[Collected data]
=-=-=-=-=
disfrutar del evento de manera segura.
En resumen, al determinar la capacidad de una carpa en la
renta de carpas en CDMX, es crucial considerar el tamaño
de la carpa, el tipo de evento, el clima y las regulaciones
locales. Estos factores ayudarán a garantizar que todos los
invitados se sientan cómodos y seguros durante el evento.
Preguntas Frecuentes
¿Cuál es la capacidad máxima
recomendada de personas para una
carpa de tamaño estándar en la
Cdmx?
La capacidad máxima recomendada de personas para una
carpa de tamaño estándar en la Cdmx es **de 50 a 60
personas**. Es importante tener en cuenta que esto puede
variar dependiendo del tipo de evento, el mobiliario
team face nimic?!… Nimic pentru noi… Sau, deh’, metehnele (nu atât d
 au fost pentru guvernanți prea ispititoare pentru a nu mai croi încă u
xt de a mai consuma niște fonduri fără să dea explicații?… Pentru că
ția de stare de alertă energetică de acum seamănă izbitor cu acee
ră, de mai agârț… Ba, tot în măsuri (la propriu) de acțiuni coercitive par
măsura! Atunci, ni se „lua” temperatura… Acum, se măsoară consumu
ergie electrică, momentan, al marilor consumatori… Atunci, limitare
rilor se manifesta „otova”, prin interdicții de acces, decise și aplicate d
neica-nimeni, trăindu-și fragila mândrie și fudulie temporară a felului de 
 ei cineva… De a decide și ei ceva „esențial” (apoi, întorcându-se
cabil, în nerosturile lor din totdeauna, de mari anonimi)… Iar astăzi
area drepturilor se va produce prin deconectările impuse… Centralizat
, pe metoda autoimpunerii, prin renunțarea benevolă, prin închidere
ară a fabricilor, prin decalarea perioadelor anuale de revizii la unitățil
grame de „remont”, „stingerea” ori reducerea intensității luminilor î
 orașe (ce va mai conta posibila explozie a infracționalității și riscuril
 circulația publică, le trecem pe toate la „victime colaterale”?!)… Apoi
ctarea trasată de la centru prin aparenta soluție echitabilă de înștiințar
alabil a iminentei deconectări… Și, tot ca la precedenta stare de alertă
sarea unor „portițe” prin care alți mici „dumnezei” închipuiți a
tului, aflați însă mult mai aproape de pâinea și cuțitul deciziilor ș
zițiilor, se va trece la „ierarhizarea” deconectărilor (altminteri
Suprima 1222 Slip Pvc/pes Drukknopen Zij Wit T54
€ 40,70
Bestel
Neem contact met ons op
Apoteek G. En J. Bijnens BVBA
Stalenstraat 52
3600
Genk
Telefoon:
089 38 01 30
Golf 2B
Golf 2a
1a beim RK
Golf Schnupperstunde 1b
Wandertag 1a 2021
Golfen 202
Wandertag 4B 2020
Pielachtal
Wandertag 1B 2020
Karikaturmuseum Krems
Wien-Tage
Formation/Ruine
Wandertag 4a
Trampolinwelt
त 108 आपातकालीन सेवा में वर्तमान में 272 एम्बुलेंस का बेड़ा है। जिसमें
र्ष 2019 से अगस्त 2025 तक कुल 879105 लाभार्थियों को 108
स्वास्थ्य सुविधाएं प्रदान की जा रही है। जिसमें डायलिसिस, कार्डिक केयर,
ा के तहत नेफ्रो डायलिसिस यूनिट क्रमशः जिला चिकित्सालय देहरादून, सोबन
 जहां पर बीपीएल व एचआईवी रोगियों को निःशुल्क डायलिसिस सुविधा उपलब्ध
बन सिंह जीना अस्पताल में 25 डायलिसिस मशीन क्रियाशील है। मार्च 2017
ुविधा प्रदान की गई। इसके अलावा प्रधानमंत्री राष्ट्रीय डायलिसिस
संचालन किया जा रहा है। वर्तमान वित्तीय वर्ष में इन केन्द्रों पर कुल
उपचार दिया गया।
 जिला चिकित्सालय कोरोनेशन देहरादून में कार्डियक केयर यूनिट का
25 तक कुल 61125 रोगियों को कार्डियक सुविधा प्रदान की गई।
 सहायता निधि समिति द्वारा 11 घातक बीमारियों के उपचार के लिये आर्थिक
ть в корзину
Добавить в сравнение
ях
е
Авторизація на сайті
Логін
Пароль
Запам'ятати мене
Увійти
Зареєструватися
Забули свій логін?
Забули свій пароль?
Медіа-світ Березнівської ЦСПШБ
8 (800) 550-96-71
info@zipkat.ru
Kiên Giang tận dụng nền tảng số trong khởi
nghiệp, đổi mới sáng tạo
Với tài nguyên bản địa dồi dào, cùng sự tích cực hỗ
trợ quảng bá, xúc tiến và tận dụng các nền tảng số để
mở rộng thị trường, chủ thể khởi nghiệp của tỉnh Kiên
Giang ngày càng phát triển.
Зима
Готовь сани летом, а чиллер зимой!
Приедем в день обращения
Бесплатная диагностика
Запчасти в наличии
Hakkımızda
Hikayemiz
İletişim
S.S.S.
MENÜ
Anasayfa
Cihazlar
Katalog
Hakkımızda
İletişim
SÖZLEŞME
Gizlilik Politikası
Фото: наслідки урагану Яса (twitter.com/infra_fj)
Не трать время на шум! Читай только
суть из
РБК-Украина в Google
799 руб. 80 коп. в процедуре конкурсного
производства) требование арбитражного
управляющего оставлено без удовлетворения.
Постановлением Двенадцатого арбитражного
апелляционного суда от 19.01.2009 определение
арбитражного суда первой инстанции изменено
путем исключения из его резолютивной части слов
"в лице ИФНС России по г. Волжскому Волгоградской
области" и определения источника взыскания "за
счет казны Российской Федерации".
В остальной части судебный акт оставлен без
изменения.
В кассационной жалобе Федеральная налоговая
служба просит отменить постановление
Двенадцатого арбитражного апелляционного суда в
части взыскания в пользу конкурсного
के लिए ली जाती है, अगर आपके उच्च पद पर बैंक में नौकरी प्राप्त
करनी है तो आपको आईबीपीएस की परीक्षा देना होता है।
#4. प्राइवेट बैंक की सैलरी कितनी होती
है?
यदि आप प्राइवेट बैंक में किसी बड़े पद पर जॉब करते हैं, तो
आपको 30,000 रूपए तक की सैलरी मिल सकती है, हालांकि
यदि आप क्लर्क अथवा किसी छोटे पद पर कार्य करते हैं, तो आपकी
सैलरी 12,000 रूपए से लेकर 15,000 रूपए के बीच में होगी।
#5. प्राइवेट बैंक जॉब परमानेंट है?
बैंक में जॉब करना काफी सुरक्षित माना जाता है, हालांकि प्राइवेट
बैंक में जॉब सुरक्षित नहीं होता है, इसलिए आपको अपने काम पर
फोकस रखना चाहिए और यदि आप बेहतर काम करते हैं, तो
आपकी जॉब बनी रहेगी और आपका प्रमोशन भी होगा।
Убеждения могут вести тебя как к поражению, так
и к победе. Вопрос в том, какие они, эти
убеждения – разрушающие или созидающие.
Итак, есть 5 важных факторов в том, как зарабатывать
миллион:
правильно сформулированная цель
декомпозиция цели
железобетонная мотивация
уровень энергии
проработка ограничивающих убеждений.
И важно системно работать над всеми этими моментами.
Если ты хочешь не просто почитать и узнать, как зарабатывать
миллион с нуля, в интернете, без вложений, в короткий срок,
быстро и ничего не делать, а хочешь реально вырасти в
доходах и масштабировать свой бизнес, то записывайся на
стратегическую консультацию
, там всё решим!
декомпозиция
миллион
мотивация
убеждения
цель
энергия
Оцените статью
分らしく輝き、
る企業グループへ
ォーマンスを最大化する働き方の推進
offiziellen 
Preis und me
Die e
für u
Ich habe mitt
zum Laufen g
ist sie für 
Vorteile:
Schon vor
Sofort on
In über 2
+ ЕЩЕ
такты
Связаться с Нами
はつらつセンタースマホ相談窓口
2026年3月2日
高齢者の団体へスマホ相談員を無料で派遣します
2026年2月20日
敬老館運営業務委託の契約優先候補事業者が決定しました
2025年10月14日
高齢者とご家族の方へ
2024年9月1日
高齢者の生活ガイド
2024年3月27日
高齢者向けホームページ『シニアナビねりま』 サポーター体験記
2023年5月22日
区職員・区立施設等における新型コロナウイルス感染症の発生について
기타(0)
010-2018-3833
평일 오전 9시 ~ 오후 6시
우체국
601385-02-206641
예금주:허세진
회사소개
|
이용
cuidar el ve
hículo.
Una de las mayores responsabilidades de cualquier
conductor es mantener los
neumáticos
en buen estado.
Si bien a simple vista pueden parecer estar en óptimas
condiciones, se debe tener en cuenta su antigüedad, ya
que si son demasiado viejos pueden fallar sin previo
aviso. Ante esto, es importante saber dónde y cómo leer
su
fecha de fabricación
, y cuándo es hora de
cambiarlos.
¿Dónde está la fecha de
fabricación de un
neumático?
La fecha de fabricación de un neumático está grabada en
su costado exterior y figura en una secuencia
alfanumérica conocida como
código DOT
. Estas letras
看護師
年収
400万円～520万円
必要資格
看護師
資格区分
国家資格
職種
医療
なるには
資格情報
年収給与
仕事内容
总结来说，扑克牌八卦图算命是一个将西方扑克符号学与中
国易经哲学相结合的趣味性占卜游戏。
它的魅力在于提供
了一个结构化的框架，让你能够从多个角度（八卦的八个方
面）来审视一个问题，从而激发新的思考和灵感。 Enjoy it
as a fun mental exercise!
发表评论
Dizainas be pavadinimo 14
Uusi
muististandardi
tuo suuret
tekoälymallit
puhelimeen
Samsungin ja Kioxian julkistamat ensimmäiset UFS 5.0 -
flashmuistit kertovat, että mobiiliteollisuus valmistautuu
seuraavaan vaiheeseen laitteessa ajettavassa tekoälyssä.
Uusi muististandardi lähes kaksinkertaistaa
=-=-=-=-=
• The task:
When a line of the records includes "cuenta", that line belongs in the answer.

• Your response:
personas**. Es importante tener en cuenta que esto puede
condiciones, se debe tener en cuenta su antigüedad, ya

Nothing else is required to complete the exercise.